Improved PBTI Reliability in Junction-Less FET Fabricated at Low Thermal Budget for 3-D Sequential Integration

Junction-less FETs are used as top-tier devices in a 3-D sequential integration. Due to the low thermal budget allowed in the 3-D integration, conventional inversion mode FETs show extremely poor BTI reliability. In contrast, a junctionless FET shows improved BTI reliability, which is attributed to the reduced oxide electric field of operation. We observe that the reliability of junction-less FETs can be further improved by increasing the channel doping and/or the channel thickness.
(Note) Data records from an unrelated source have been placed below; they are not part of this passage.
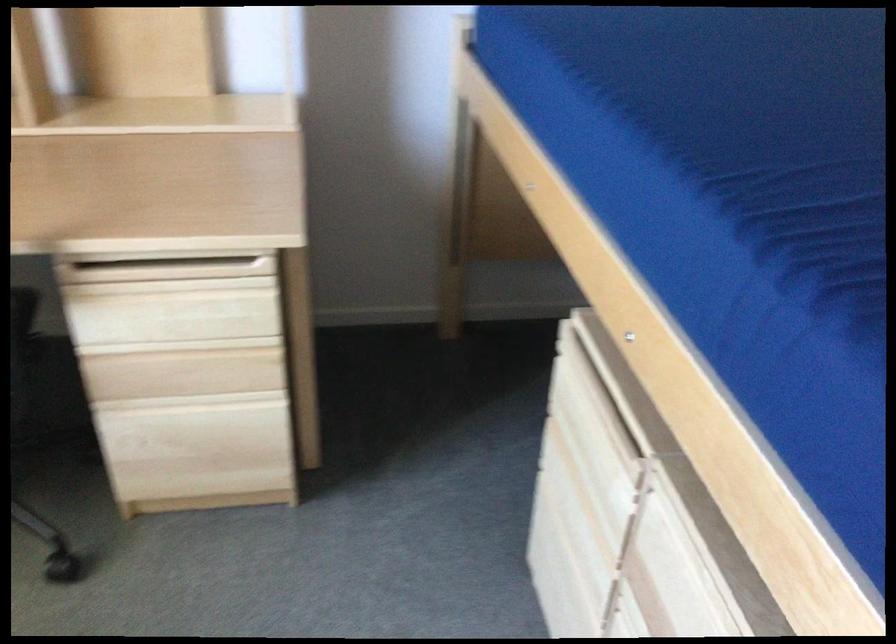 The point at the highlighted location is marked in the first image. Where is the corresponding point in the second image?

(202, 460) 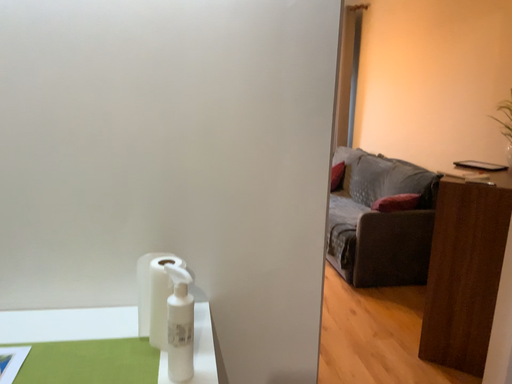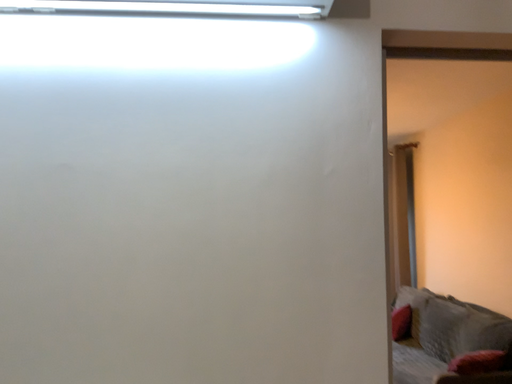 Question: How did the camera likely rotate when shooting the video?

Choices:
 (A) rotated right
 (B) rotated left

Answer: (B)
Correspondingly, a tradeoff exists between performance (subthreshold slope, carrier mobility), reliability, and variability. This tradeoff is verified in both planar/FinFET structures and can serve as a device optimization matrix. Furthermore, we use the non-radiative multi-phonon (NMP) theory, as implemented in the imec/T.U. Vienna BTI simulation framework "Comphy," to investigate the degradation kinetics and show that the stress/recovery traces measured in inversion mode and junction-less nFETs can be reproduced with the same set of oxide defect parameters. This observation confirms that the reliability improvement in junction-less devices is inherent to their specific operation mode and not related to the different fabrication flows compared to standard inversion mode devices. Based on the calibrated Comphy model, we perform BTI lifetime projections, exposing for junction-less devices a substantial deviation from the commonly used power-law voltage acceleration.